Senam sore berlanjut dengan menyenangkan. semua orang terlihat menikmati setiap gerakan yang di ajarkan oleh anggota OSIS yang berada di depan mereka semua. hingga pukul lima lewat, senam dihentikan.
"adik-adik semua, malam ini adalah malam terakhir kita bermalam di sekolah. jadi sesuai rapat kesepakatan anggota OSIS, malam ini kita akan mengadakan api unggun. Sekaligus perpisahan kita dengan sekolah lain yang telah bersedia datang ke sekolah kita untuk mempererat tali silaturahmi"
Prok
Prok
Prok
riuhan tepuk tangan begitu meriah. Semua orang semangat ketika mendengar penyampaian dari seorang siswa laki-laki yang menjadi ketua OSIS di sekolah itu. Sementara Bunga, berdiri di sampingnya.
"jadi sekarang kita semua, akan mencari kayu bakar di sekitar hutan belakang sekolah. Hanya sampai di belakang sekolah saja ya, jangan masuk sampai ke dalam hutan. Kalian mengerti...?"
"mengerti kak"
"baiklah, kita lakukan sekarang. Bersama-sama kita mencari kayu bakar. Ada para guru juga yang akan mengawasi kita"
Bergerombol mereka menuju ke belakang sekolah. Para guru menyusul dari belakang mereka.
"kepala sekolah kenapa tidak kelihatan pak Hamzah...?" tanya pak Kenan. Mereka berjalan beriringan.
"dia ada urusan, nanti malam baru balik" pak Hamzah menjawab.
Ibu Kahiyang juga pak Gibran bergabung bersama para guru yang dari sekolah lain. Sementara pak Danu berbaur dengan para siswa.
Seperti yang dikatakan ketua OSIS, semua siswa hanya mencari kayu bakar disekitar belakang sekolah itu saja. tidak ada yang berani masuk sampai ke dalam sana. Rumor tentang hutan angker itu masih melekat jelas di kepala semua warga SMA Citra Bangsa.

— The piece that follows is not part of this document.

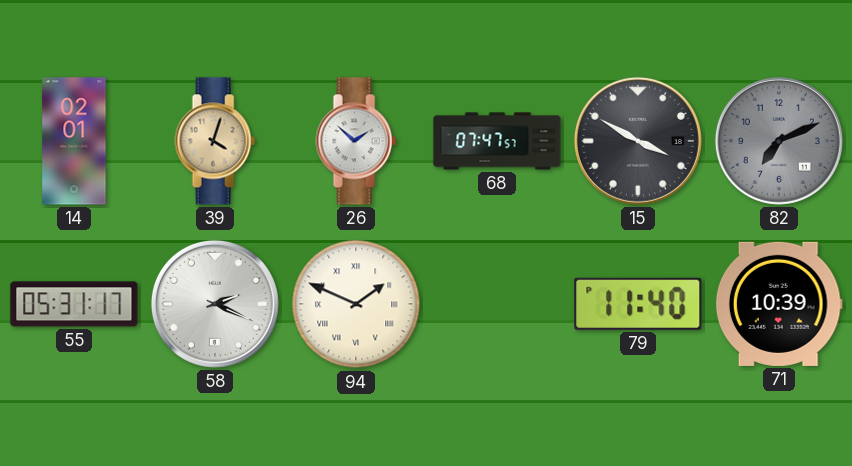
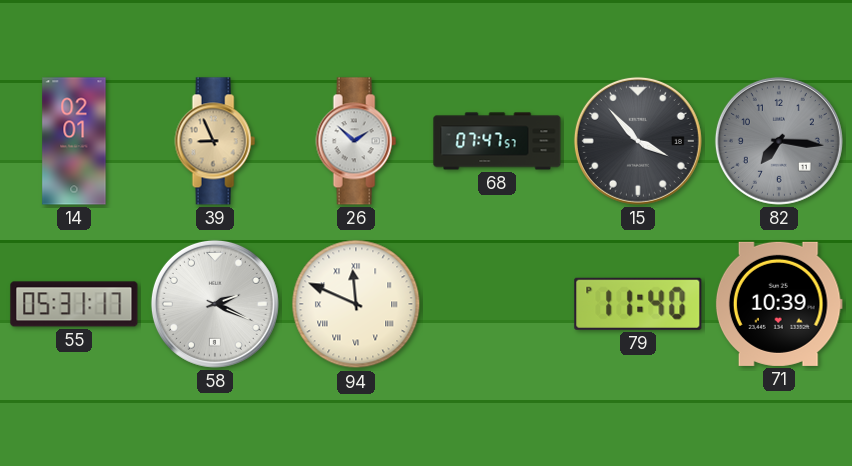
39: 4:03 -> 8:56
15: 3:50 -> 3:53
82: 7:11 -> 7:16
94: 1:49 -> 11:49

"ini sudah setengah enam tapi Zain sama Satria kenapa belum pulang juga" Sharlin mulai gelisah.
Mereka telah kembali mencari kayu bakar, bahkan sudah membersihkan diri dan bersiap menunggu waktu magrib. Di dalam tenda, mereka semua berkumpul.
"telpon gih, aku kok khawatir gini ya" Danial memegang dadanya yang berdebar tidak karuan. Gelisah dan begitu khawatir.
"nggak aktif. Duh gimana ini, malah sudah mau malam. Apa kita susul saja" Ayunda mulai panik.
"nomor Satria nggak aktif juga kah...?" tanya Jin.
"nggak, dua-duanya nggak aktif. kita beritahu mas Gibran, aku nggak tenang, sumpah" Danial keluar dari tenda.
Yang lain menyusul dan mencari keberadaan Gibran di aula sekolah, karena tadi mereka melihat laki-laki itu bersama pak Danu berjalan ke arah aula.